The massed trolls leaned forward, leering, salivating. The Troll King grinned nastily. His son, Turv, did the same; his wedding day would be remembered for a long, long time.

Raf’s heart sank.

He’d clearly got Ko’s plan wrong, and now he would have to face the trolls’ best fighter in mortal combat.

Grondo towered over him, impossibly huge, his tusks rising from hairy tufts on his jaws, one of his great gray fists gripping his enormous hammer.

Raf just stood there, puny and thin, holding his home-made double-bladed axe. The axe hardly looked capable of nicking Grondo’s thick hide.

Then it started raining. Thick pelting drops. The trolls didn’t even notice. Rain didn’t bother trolls.

“We don’t have to do this, you know,” Raf said to the champion. “We don’t have to fight.”

Grondo smirked. “Fool. You do not realize. This fight has already begun.”

* * *

Grondo lunged.

Raf dived. And the hammer came down on the stage with a resounding boom. So powerful was the blow, splinters flew up from the slats.

Grondo swung again, chasing after Raf, but Raf dived clear again.

Boom, boom, boom!

Duck, roll, dive.

The rain kept pouring. Lightning flashed.

The crowd cheered at every swing.

* * *

As the trolls roared at the action on the Fighting Platform, at the very back of the crowd, Düm came alongside the she-troll, Graia.

“Graia,” he whispered. “If you want to leave Troll Mountain forever, come with me now.”

Without a word, Graia took Düm’s hand and followed him down the stairs, away from the Winter Throne Hall.

A short way down, in a tight bottleneck of a tunnel, with the echoes of the crowd far above them, Düm did a strange thing: he closed the thick stone door — the only point of entry or exit to the Winter Throne Hall — and then he reinforced it with a pair of heavy stone sleds parked nearby.

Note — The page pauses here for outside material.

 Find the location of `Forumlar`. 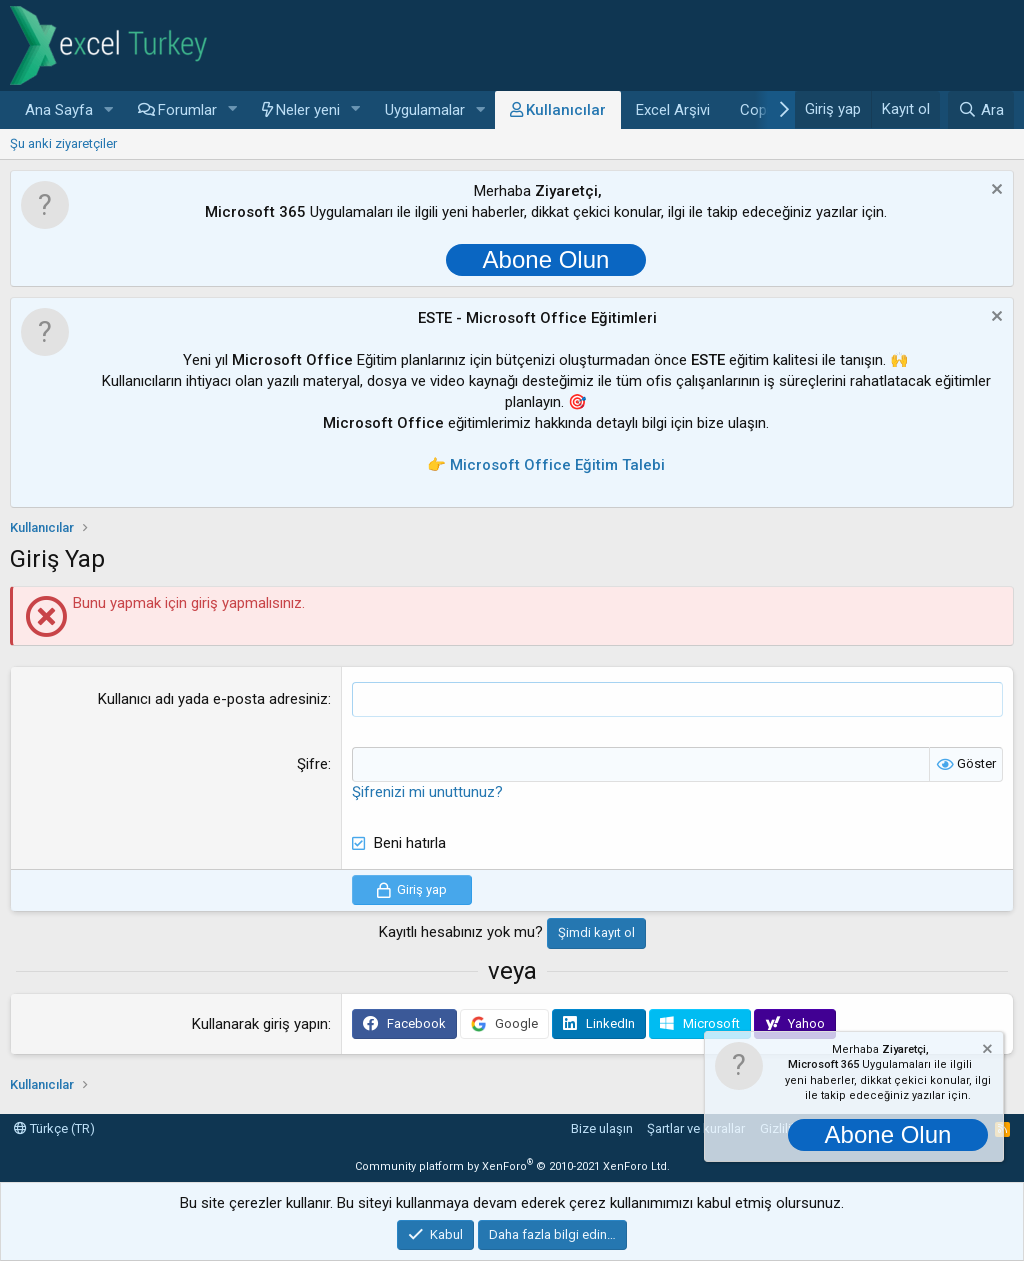

Forumlar is located at coordinates (187, 110).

Almost the whole troll community was up on the winter hall watching the fight … and he had just trapped them all up there.

* * *

Somehow, Raf was still alive, dodging and evading Grondo’s mighty swipes, slipping and sliding in the rain.

The rain didn’t help Grondo’s footwork and at one point, Raf managed to run under one of the big troll’s lusty blows and swing at him with his little lightweight axe — and he drew blood from the troll!

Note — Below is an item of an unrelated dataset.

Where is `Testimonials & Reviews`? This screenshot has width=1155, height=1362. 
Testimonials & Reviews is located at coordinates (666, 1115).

The axe cut Grondo’s skin under the armpit, in one of the few places where a troll’s skin was soft and sensitive.

Grondo froze.

The crowd gasped.

The big champion touched the nick, and saw his own blood on his fingertip. He glared balefully at Raf.

He wasn’t hurt. He was angry.

Grondo roared, a great bellow, and, raising his hammer above his head, came charging at Raf.

Hammer blows rained down around the darting figure of Raf and had any one of them hit, he would have been knocked senseless and done for.

Grondo’s charge was fast and furious and relentless and it afforded Raf no chance of reply. Indeed, it took all his nimbleness to evade the flurry of blows — until suddenly, Grondo anticipated one of his moves and trapped him at the edge of the stage.

Grondo had him.

Raf had nowhere to go. He stood there exposed, soaked by the rain and lit by the lightning storm.

The big troll swung the final blow of this match and Raf went flailing off the edge of the platform.